Writing Chinese made easy?

fire

Word group from Chineasy

There has been a lot of media buzz lately about Chineasy, a book and Chinese character learning method by ShaoLan Hsueh.  Her method was first publicized in a TED talk she gave in 2013 and recently published in Chineasy: The New Way to Read Chinese. As someone who has struggled for years to learn Chinese characters, I was intrigued.  It turns out that her method is not quite as revolutionary as she claims.  It boils down to associating an image with the character which both represents the meaning of the character and illustrates it graphically, so for 火 (huo, meaning fire) she shows the character engulfed in fire, or for 山 (shan, meaning mountain), a picture of a mountain superimposed on the character. In most cases, she uses the historical origin of the character for her mnemonic.  She then shows how characters combine to make new words, as in volcano, “fire mountain”  (火山). She is by no means the first to advocate using such a method.  Many learners of Chinese are familiar with Rick Harbaugh’s Chinese Characters: A Genealogy and Dictionary, either the book or the web site, which presents a series of zipu or “character genealogies” which show graphically the close interconnections between over 4000 characters according to the  2000 year-old Shuowen Jiezi by Xu Shen and subsequent research by traditional etymologists. Another resource that explores graphically the origins of characters and associates them with images or little stories is the very well done Tuttle Learning Chinese Characters by Alison and Laurence Mathews.

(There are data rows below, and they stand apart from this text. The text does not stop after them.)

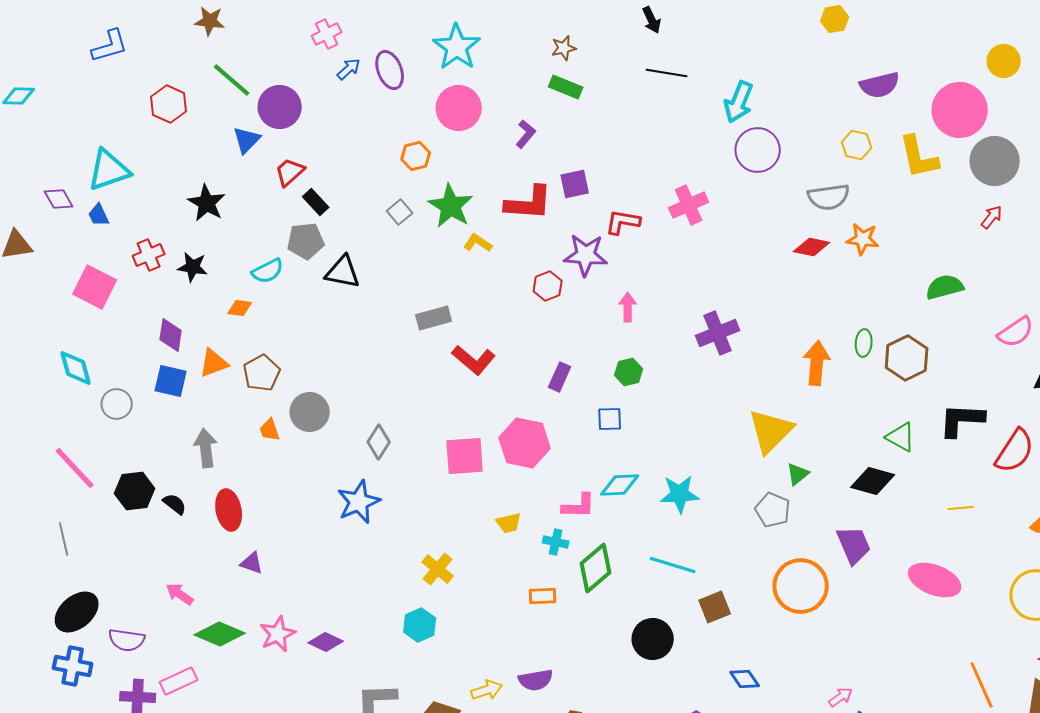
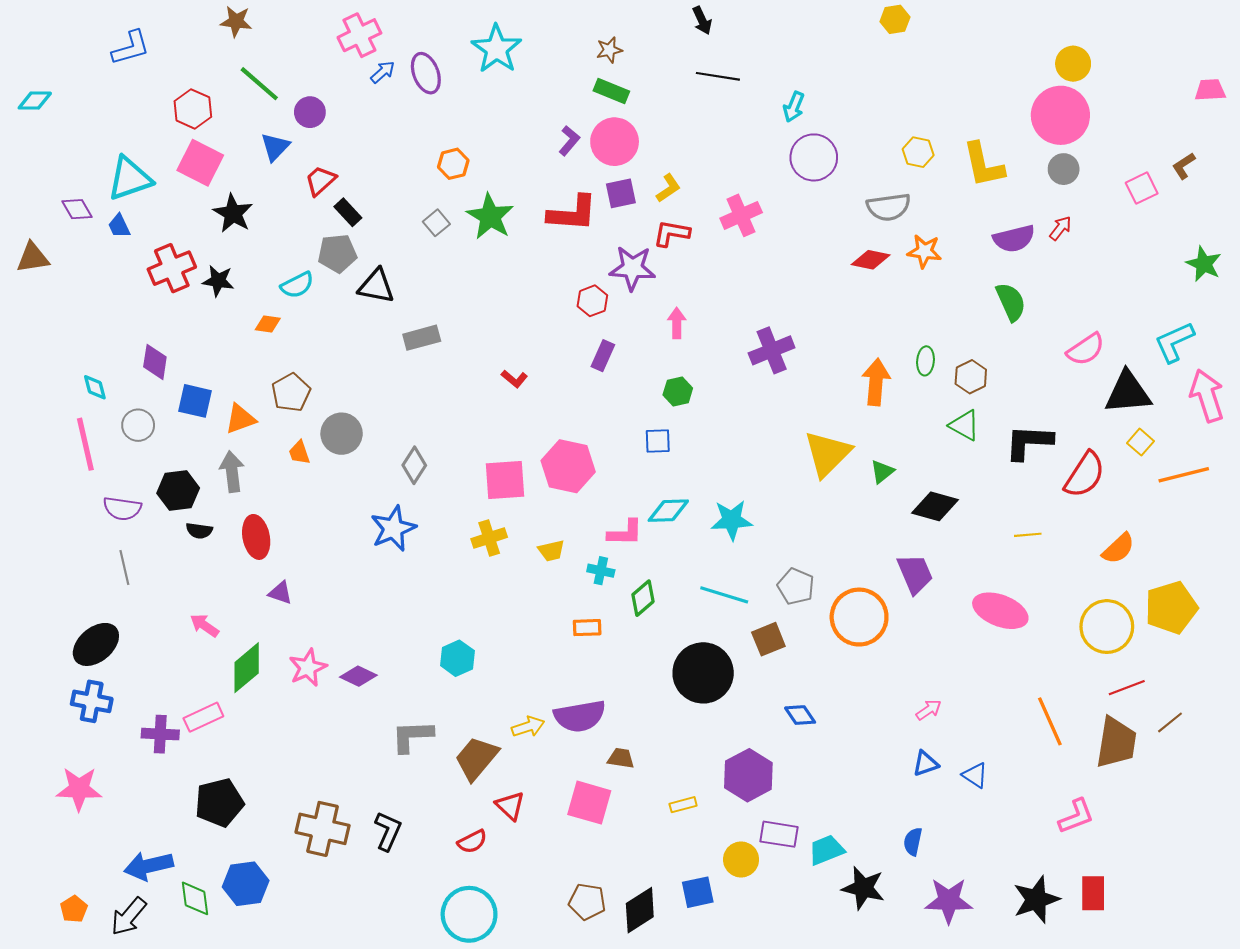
pink cross: (327, 34) -> (359, 35), size x1.4
purple semicircle: (880, 85) -> (1014, 239), moved
cyan arrow: (739, 102) -> (794, 107), size x0.7
purple circle: (280, 107) -> (310, 112), size x0.7
pink circle: (459, 108) -> (615, 142), moved
pink circle: (960, 110) -> (1060, 115), moved
gray circle: (995, 161) -> (1064, 169), size x0.6
yellow L-shape: (478, 243) -> (668, 188), moved, turned 112
red cross: (149, 255) -> (172, 268), size x1.4
pink square: (95, 287) -> (200, 163), moved
green semicircle: (945, 287) -> (1011, 302), turned 81
gray rectangle: (434, 318) -> (422, 338), moved
purple diamond: (171, 335) -> (155, 362), moved
brown hexagon: (907, 358) -> (971, 377), size x0.7
red L-shape: (474, 360) -> (514, 379), size x0.6
orange triangle: (214, 363) -> (240, 419), moved
cyan diamond: (76, 368) -> (95, 387), size x0.7
purple rectangle: (560, 377) -> (603, 356), moved
green triangle: (901, 437) -> (965, 425), moved
pink line: (75, 468) -> (85, 444), moved, turned 30
green triangle: (798, 474) -> (882, 472), moved
black hexagon: (135, 491) -> (178, 491), moved
black semicircle: (175, 504) -> (199, 531), turned 150
gray pentagon: (773, 510) -> (796, 586), moved
gray line: (64, 539) -> (124, 568), moved
green diamond: (596, 568) -> (643, 598), size x0.7
yellow cross: (438, 569) -> (489, 538), moved, turned 32
green diamond: (220, 634) -> (247, 668), turned -63
black circle: (653, 639) -> (703, 673), size x1.4
purple semicircle: (127, 640) -> (122, 508), moved
purple semicircle: (536, 680) -> (580, 716), size x1.4
pink arrow: (841, 697) -> (929, 710), moved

What distinguishes Chineasy is above all the very nice color illustrations by Noma Bar.  Characters are grouped together based on the principal character used (such as a variety of combinations using the fire character).  The characters, however, are chosen not based on their use frequency, but based on whether they combine with other characters for which Noma Bar has found an appropriate illustration.  This makes for entertaining browsing through the book, but maybe not for practical vocabulary learning. Another caveat is that the characters used are the traditional character set, used in Taiwan and Hong Kong, but not in mainland China, which uses the simplified character set. This in fact makes it much easier to find appropriate illustrations, as the traditional characters reflect more accurately the origins of the characters.

Chineasy is not the first method to advocate learning characters first, before learning how to speak.  This was most notably championed by James Heisig in his series of books on Japanese and Chinese, starting with Remembering the Kanji.   This is not an approach widely used today.  In fact the all-oral approach of the popular ChinesePod podcasts assumes learners will probably not be interested in learning characters, or will do so later, after learning to speak.  At any rate, I would agree with the comments by Victor Mair on the LanguageLog blog, that the statement by ShaoLan Hsueh in her TED talk that learning to write Chinese is much easier than learning to speak to be very different from my experience and, I would venture to say, from that of the majority of Chinese learners.  However, given the difficulty of learning Chinese characters, I welcome any new thinking about approaches to keeping those pesky characters to stick in my brain. And the illustrations by Noma Bar are indeed very nice.